::: DATA RECORDS

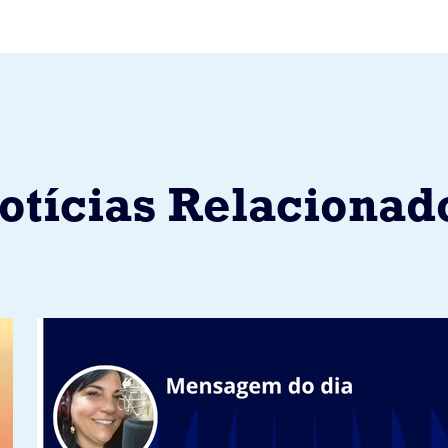
otícias Relacionad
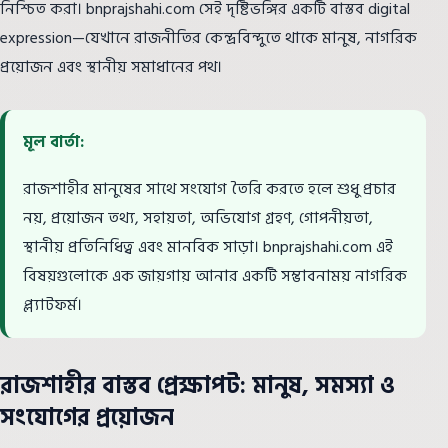
নিশ্চিত করা। bnprajshahi.com সেই দৃষ্টিভঙ্গির একটি বাস্তব digital
expression—যেখানে রাজনীতির কেন্দ্রবিন্দুতে থাকে মানুষ, নাগরিক
প্রয়োজন এবং স্থানীয় সমাধানের পথ।
মূল বার্তা:
রাজশাহীর মানুষের সাথে সংযোগ তৈরি করতে হলে শুধু প্রচার
নয়, প্রয়োজন তথ্য, সহায়তা, অভিযোগ গ্রহণ, গোপনীয়তা,
স্থানীয় প্রতিনিধিত্ব এবং মানবিক সাড়া। bnprajshahi.com এই
বিষয়গুলোকে এক জায়গায় আনার একটি সম্ভাবনাময় নাগরিক
প্ল্যাটফর্ম।
রাজশাহীর বাস্তব প্রেক্ষাপট: মানুষ, সমস্যা ও
সংযোগের প্রয়োজন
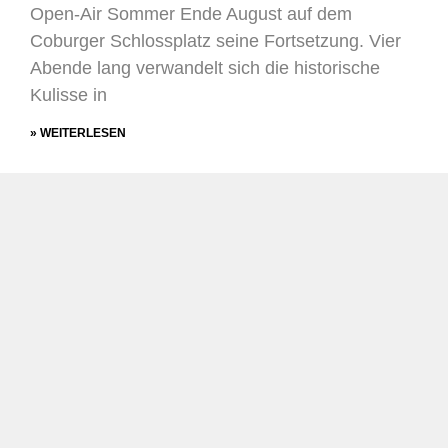
Open-Air Sommer Ende August auf dem
Coburger Schlossplatz seine Fortsetzung. Vier
Abende lang verwandelt sich die historische
Kulisse in
» WEITERLESEN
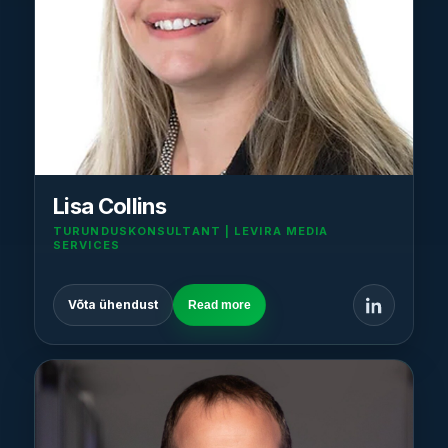
Lisa Collins
TURUNDUSKONSULTANT | LEVIRA MEDIA
SERVICES
Võta ühendust
Read more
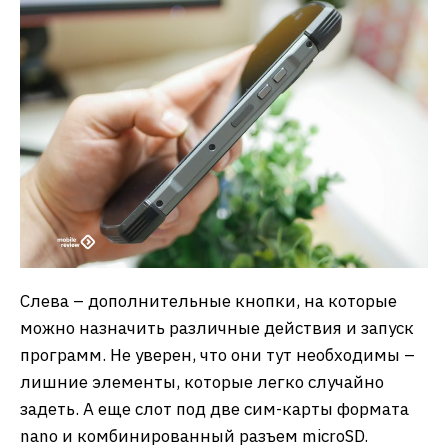
Слева – дополнительные кнопки, на которые
можно назначить различные действия и запуск
программ. Не уверен, что они тут необходимы –
лишние элементы, которые легко случайно
задеть. А еще слот под две сим-карты формата
nano и комбинированный разъем microSD.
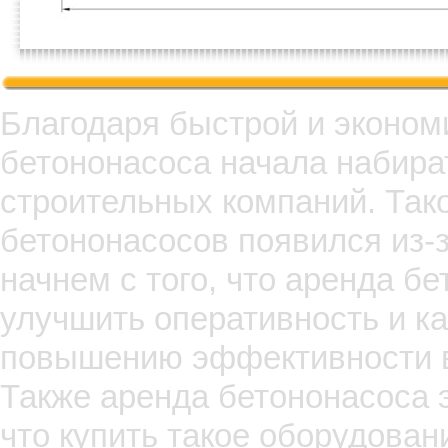
Благодаря быстрой и эконом
бетононасоса начала набира
строительных компаний. Так
бетононасосов появился из-
начнем с того, что аренда б
улучшить оперативность и ка
повышению эффективности в
Также аренда бетононасоса 
что купить такое оборудован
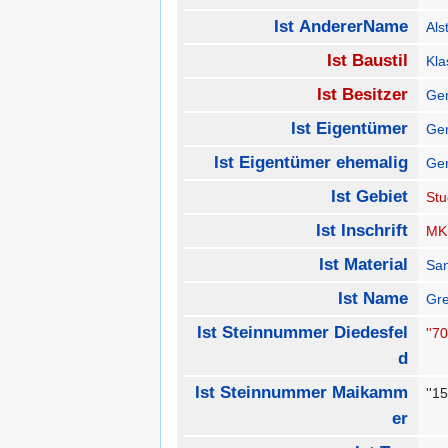
Ist AndererName
Als
Ist Baustil
Kla
Ist Besitzer
Ge
Ist Eigentümer
Ge
Ist Eigentümer ehemalig
Gem
Ist Gebiet
Stu
Ist Inschrift
MK
Ist Material
San
Ist Name
Gre
Ist Steinnummer Diedesfel
''70
d
Ist Steinnummer Maikamm
''1
er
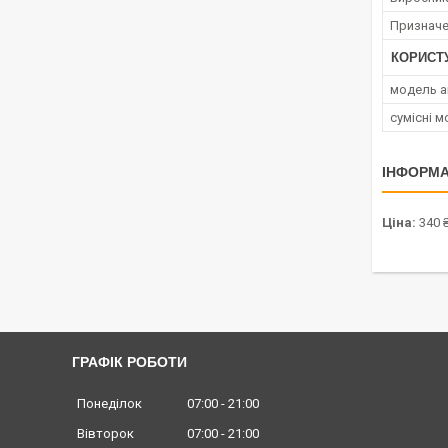
Признач
КОРИСТ
модель а
сумісні 
ІНФОРМА
Ціна:
340 
ГРАФІК РОБОТИ
Понеділок
07:00
21:00
Вівторок
07:00
21:00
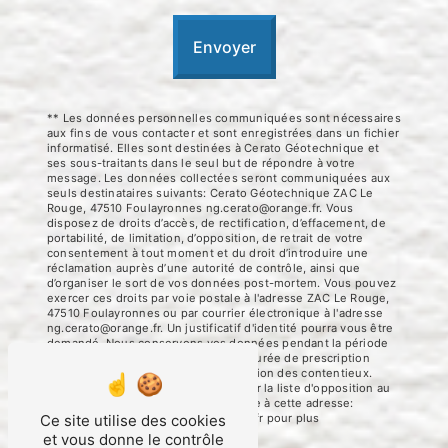
Envoyer
** Les données personnelles communiquées sont nécessaires
aux fins de vous contacter et sont enregistrées dans un fichier
informatisé. Elles sont destinées à Cerato Géotechnique et
ses sous-traitants dans le seul but de répondre à votre
message. Les données collectées seront communiquées aux
seuls destinataires suivants: Cerato Géotechnique ZAC Le
Rouge, 47510 Foulayronnes ng.cerato@orange.fr. Vous
disposez de droits d’accès, de rectification, d’effacement, de
portabilité, de limitation, d’opposition, de retrait de votre
consentement à tout moment et du droit d’introduire une
réclamation auprès d’une autorité de contrôle, ainsi que
d’organiser le sort de vos données post-mortem. Vous pouvez
exercer ces droits par voie postale à l'adresse ZAC Le Rouge,
47510 Foulayronnes ou par courrier électronique à l'adresse
ng.cerato@orange.fr. Un justificatif d'identité pourra vous être
demandé. Nous conservons vos données pendant la période
de prise de contact puis pendant la durée de prescription
légale aux fins probatoires et de gestion des contentieux.
Vous avez le droit de vous inscrire sur la liste d'opposition au
démarchage téléphonique, disponible à cette adresse:
Bloctel.gouv.fr
. Consultez le site cnil.fr pour plus
Ce site utilise des cookies
d’informations sur vos droits.
et vous donne le contrôle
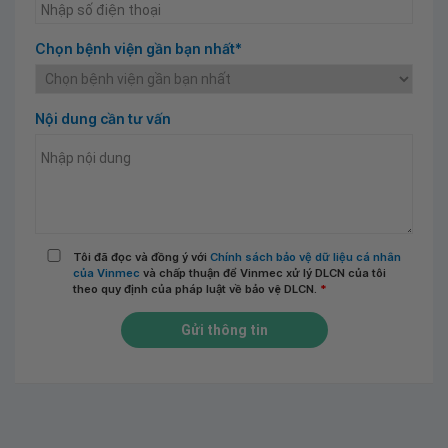
Chọn bệnh viện gần bạn nhất*
Nội dung cần tư vấn
Tôi đã đọc và đồng ý với
Chính sách bảo vệ dữ liệu cá nhân
của Vinmec
và chấp thuận để Vinmec xử lý DLCN của tôi
theo quy định của pháp luật về bảo vệ DLCN.
*
Gửi thông tin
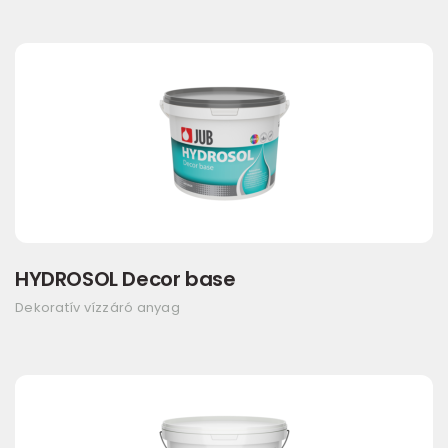
HYDROSOL Decor base
Dekoratív vízzáró anyag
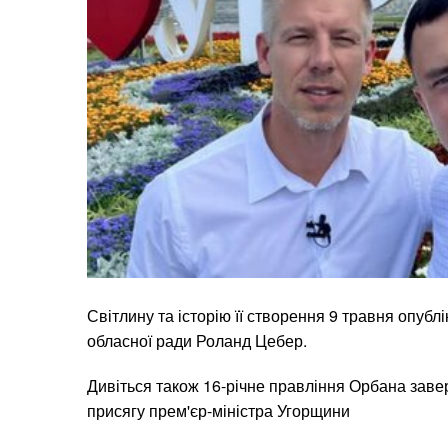
Світлину та історію її створення 9 травня опубл
обласної ради Роланд Цебер.
Дивіться також 16-річне правління Орбана зав
присягу прем'єр-міністра Угорщини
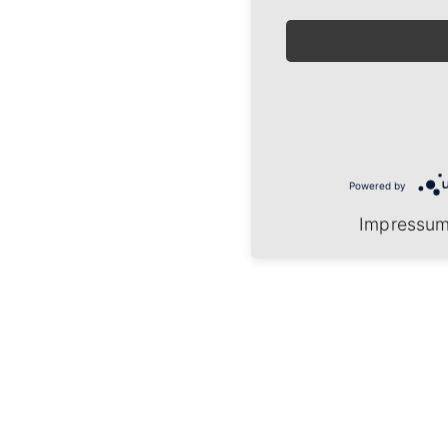
3,57 m²
(HWR)
Dachterrasse zu
30,09
1/2
m²
Balkon zu 1/2
2,10 m²
189,22
Wohnfläche
m²
Powered by
Impressu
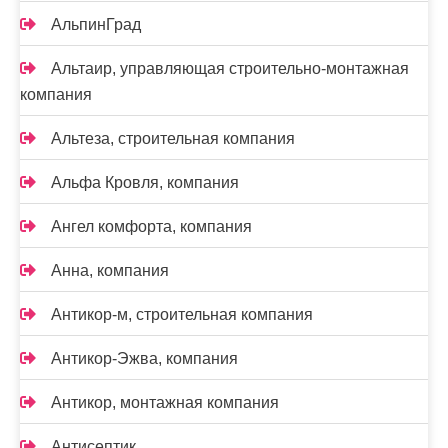
АльпинГрад
Альтаир, управляющая строительно-монтажная
компания
Альтеза, строительная компания
Альфа Кровля, компания
Ангел комфорта, компания
Анна, компания
Антикор-м, строительная компания
Антикор-Эжва, компания
Антикор, монтажная компания
Антисептик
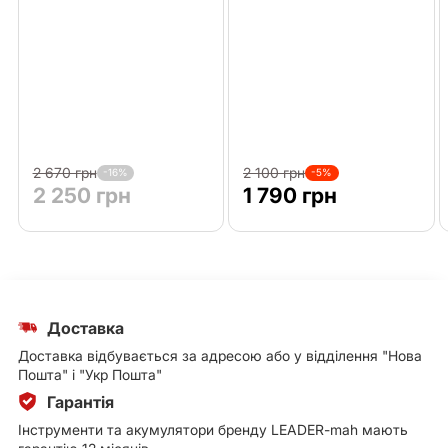
2 670 грн
2 100 грн
-16%
-5%
2 250 грн
1 790 грн
Доставка
Доставка відбувається за адресою або у відділення "Нова
Пошта" і "Укр Пошта"
Гарантія
Інструменти та акумулятори бренду LEADER-mah мають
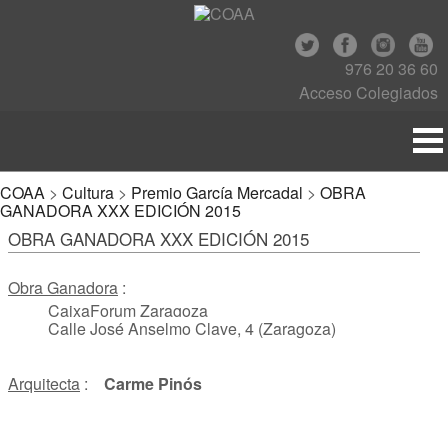
976 20 36 60
Acceso Colegiados
COAA
>
Cultura
>
Premio García Mercadal
>
OBRA
GANADORA XXX EDICIÓN 2015
OBRA GANADORA XXX EDICIÓN 2015
Obra Ganadora
:
CaixaForum Zaragoza
Calle José Anselmo Clave, 4 (Zaragoza)
Arquitecta
:
Carme Pinós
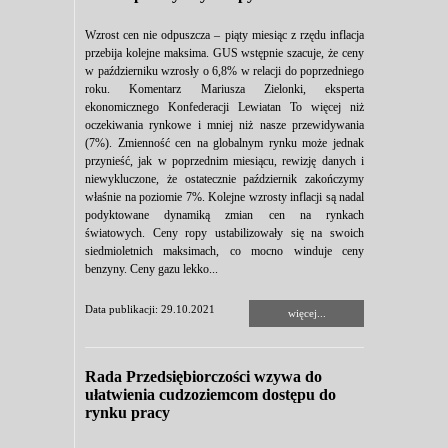
Wzrost cen nie odpuszcza – piąty miesiąc z rzędu inflacja
przebija kolejne maksima. GUS wstępnie szacuje, że ceny
w październiku wzrosły o 6,8% w relacji do poprzedniego
roku. Komentarz Mariusza Zielonki, eksperta
ekonomicznego Konfederacji Lewiatan To więcej niż
oczekiwania rynkowe i mniej niż nasze przewidywania
(7%). Zmienność cen na globalnym rynku może jednak
przynieść, jak w poprzednim miesiącu, rewizję danych i
niewykluczone, że ostatecznie październik zakończymy
właśnie na poziomie 7%. Kolejne wzrosty inflacji są nadal
podyktowane dynamiką zmian cen na rynkach
światowych. Ceny ropy ustabilizowały się na swoich
siedmioletnich maksimach, co mocno winduje ceny
benzyny. Ceny gazu lekko...
Data publikacji: 29.10.2021
więcej...
Rada Przedsiębiorczości wzywa do
ułatwienia cudzoziemcom dostępu do
rynku pracy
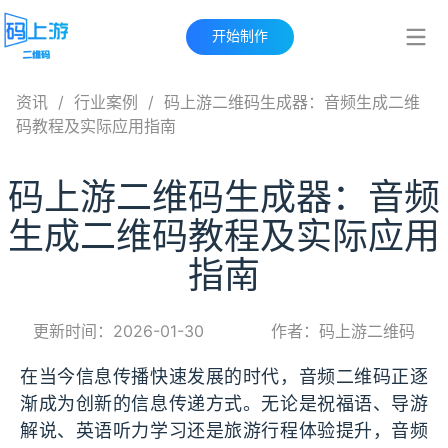
开始制作
资讯
/
行业案例
/
码上游二维码生成器：音频生成二维
码教程及实际应用指南
码上游二维码生成器：音频
生成二维码教程及实际应用
指南
更新时间：2026-01-30
作者：码上游二维码
在当今信息传播快速发展的时代，音频二维码正逐
渐成为创新的信息传递方式。无论是祝福语、导游
解说、英语听力学习还是旅游行程体验提升，音频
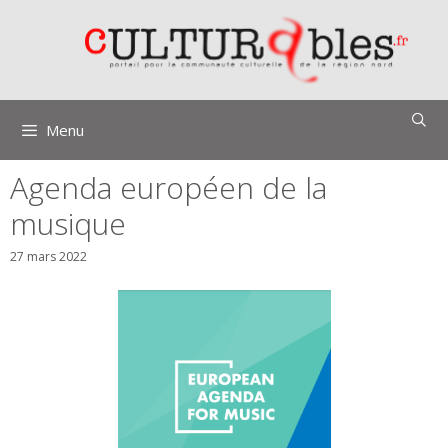
Aller
au
contenu
Menu
Agenda européen de la
musique
27 mars 2022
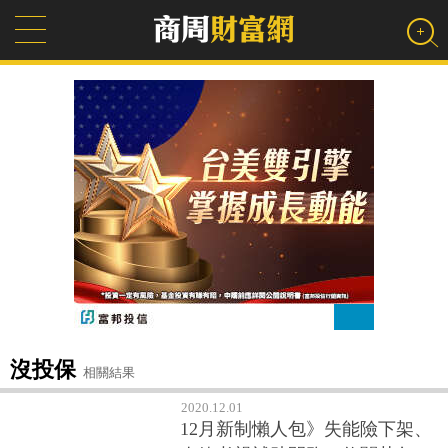
沒投保
相關結果
2020.12.01
12月新制懶人包》失能險下架、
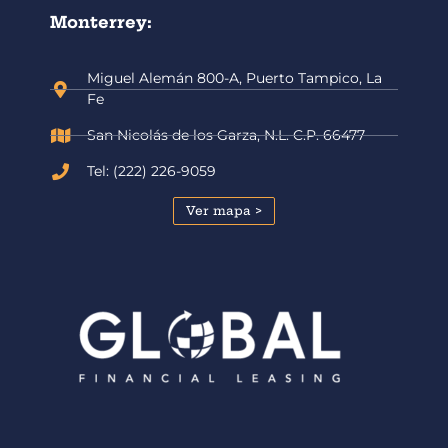
Monterrey:
Miguel Alemán 800-A, Puerto Tampico, La
Fe
San Nicolás de los Garza, N.L. C.P. 66477
Tel: (222) 226-9059
Ver mapa >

::::::

*ASSIGNED TASK:* Each record has to be set down verbatim, and the pictures must not appear in the copy.

*OUTPUT:*
otícias Relacionad
নিশ্চিত করা। bnprajshahi.com সেই দৃষ্টিভঙ্গির একটি বাস্তব digital
expression—যেখানে রাজনীতির কেন্দ্রবিন্দুতে থাকে মানুষ, নাগরিক
প্রয়োজন এবং স্থানীয় সমাধানের পথ।
মূল বার্তা:
রাজশাহীর মানুষের সাথে সংযোগ তৈরি করতে হলে শুধু প্রচার
নয়, প্রয়োজন তথ্য, সহায়তা, অভিযোগ গ্রহণ, গোপনীয়তা,
স্থানীয় প্রতিনিধিত্ব এবং মানবিক সাড়া। bnprajshahi.com এই
বিষয়গুলোকে এক জায়গায় আনার একটি সম্ভাবনাময় নাগরিক
প্ল্যাটফর্ম।
রাজশাহীর বাস্তব প্রেক্ষাপট: মানুষ, সমস্যা ও
সংযোগের প্রয়োজন
Open-Air Sommer Ende August auf dem
Coburger Schlossplatz seine Fortsetzung. Vier
Abende lang verwandelt sich die historische
Kulisse in
» WEITERLESEN
Lisa Collins
TURUNDUSKONSULTANT | LEVIRA MEDIA
SERVICES
Võta ühendust
Read more
Слева – дополнительные кнопки, на которые
можно назначить различные действия и запуск
программ. Не уверен, что они тут необходимы –
лишние элементы, которые легко случайно
задеть. А еще слот под две сим-карты формата
nano и комбинированный разъем microSD.
Благодаря быстрой и эконом
бетононасоса начала набира
строительных компаний. Так
бетононасосов появился из-
начнем с того, что аренда б
улучшить оперативность и ка
повышению эффективности в
Также аренда бетононасоса 
что купить такое оборудован
Ist AndererName
Als
Ist Baustil
Kla
Ist Besitzer
Ge
Ist Eigentümer
Ge
Ist Eigentümer ehemalig
Gem
Ist Gebiet
Stu
Ist Inschrift
MK
Ist Material
San
Ist Name
Gre
Ist Steinnummer Diedesfel
''70
d
Ist Steinnummer Maikamm
''1
er
Признач
КОРИСТ
модель а
сумісні 
ІНФОРМА
Ціна:
340 
ГРАФІК РОБОТИ
Понеділок
07:00
21:00
Вівторок
07:00
21:00
Envoyer
** Les données personnelles communiquées sont nécessaires
aux fins de vous contacter et sont enregistrées dans un fichier
informatisé. Elles sont destinées à Cerato Géotechnique et
ses sous-traitants dans le seul but de répondre à votre
message. Les données collectées seront communiquées aux
seuls destinataires suivants: Cerato Géotechnique ZAC Le
Rouge, 47510 Foulayronnes ng.cerato@orange.fr. Vous
disposez de droits d’accès, de rectification, d’effacement, de
portabilité, de limitation, d’opposition, de retrait de votre
consentement à tout moment et du droit d’introduire une
réclamation auprès d’une autorité de contrôle, ainsi que
d’organiser le sort de vos données post-mortem. Vous pouvez
exercer ces droits par voie postale à l'adresse ZAC Le Rouge,
47510 Foulayronnes ou par courrier électronique à l'adresse
ng.cerato@orange.fr. Un justificatif d'identité pourra vous être
demandé. Nous conservons vos données pendant la période
de prise de contact puis pendant la durée de prescription
légale aux fins probatoires et de gestion des contentieux.
Vous avez le droit de vous inscrire sur la liste d'opposition au
démarchage téléphonique, disponible à cette adresse:
Bloctel.gouv.fr
. Consultez le site cnil.fr pour plus
Ce site utilise des cookies
d’informations sur vos droits.
et vous donne le contrôle
Chọn bệnh viện gần bạn nhất*
Nội dung cần tư vấn
Tôi đã đọc và đồng ý với
Chính sách bảo vệ dữ liệu cá nhân
của Vinmec
và chấp thuận để Vinmec xử lý DLCN của tôi
theo quy định của pháp luật về bảo vệ DLCN.
*
Gửi thông tin
HYDROSOL Decor base
Dekoratív vízzáró anyag
Світлину та історію її створення 9 травня опубл
обласної ради Роланд Цебер.
Дивіться також 16-річне правління Орбана зав
присягу прем'єр-міністра Угорщини
3,57 m²
(HWR)
Dachterrasse zu
30,09
1/2
m²
Balkon zu 1/2
2,10 m²
189,22
Wohnfläche
m²
Powered by
Impressu
АльпинГрад
Альтаир, управляющая строительно-монтажная
компания
Альтеза, строительная компания
Альфа Кровля, компания
Ангел комфорта, компания
Анна, компания
Антикор-м, строительная компания
Антикор-Эжва, компания
Антикор, монтажная компания
Антисептик
2 670 грн
2 100 грн
-16%
-5%
2 250 грн
1 790 грн
Доставка
Доставка відбувається за адресою або у відділення "Нова
Пошта" і "Укр Пошта"
Гарантія
Інструменти та акумулятори бренду LEADER-mah мають
976 20 36 60
Acceso Colegiados
COAA
>
Cultura
>
Premio García Mercadal
>
OBRA
GANADORA XXX EDICIÓN 2015
OBRA GANADORA XXX EDICIÓN 2015
Obra Ganadora
:
CaixaForum Zaragoza
Calle José Anselmo Clave, 4 (Zaragoza)
Arquitecta
:
Carme Pinós
Wzrost cen nie odpuszcza – piąty miesiąc z rzędu inflacja
przebija kolejne maksima. GUS wstępnie szacuje, że ceny
w październiku wzrosły o 6,8% w relacji do poprzedniego
roku. Komentarz Mariusza Zielonki, eksperta
ekonomicznego Konfederacji Lewiatan To więcej niż
oczekiwania rynkowe i mniej niż nasze przewidywania
(7%). Zmienność cen na globalnym rynku może jednak
przynieść, jak w poprzednim miesiącu, rewizję danych i
niewykluczone, że ostatecznie październik zakończymy
właśnie na poziomie 7%. Kolejne wzrosty inflacji są nadal
podyktowane dynamiką zmian cen na rynkach
światowych. Ceny ropy ustabilizowały się na swoich
siedmioletnich maksimach, co mocno winduje ceny
benzyny. Ceny gazu lekko...
Data publikacji: 29.10.2021
więcej...
Rada Przedsiębiorczości wzywa do
ułatwienia cudzoziemcom dostępu do
rynku pracy
开始制作
资讯
/
行业案例
/
码上游二维码生成器：音频生成二维
码教程及实际应用指南
码上游二维码生成器：音频
生成二维码教程及实际应用
指南
更新时间：2026-01-30
作者：码上游二维码
在当今信息传播快速发展的时代，音频二维码正逐
渐成为创新的信息传递方式。无论是祝福语、导游
解说、英语听力学习还是旅游行程体验提升，音频
Aller
au
contenu
Menu
Agenda européen de la
musique
27 mars 2022
沒投保
相關結果
2020.12.01
12月新制懶人包》失能險下架、
Monterrey:
Miguel Alemán 800-A, Puerto Tampico, La
Fe
San Nicolás de los Garza, N.L. C.P. 66477
Tel: (222) 226-9059
Ver mapa >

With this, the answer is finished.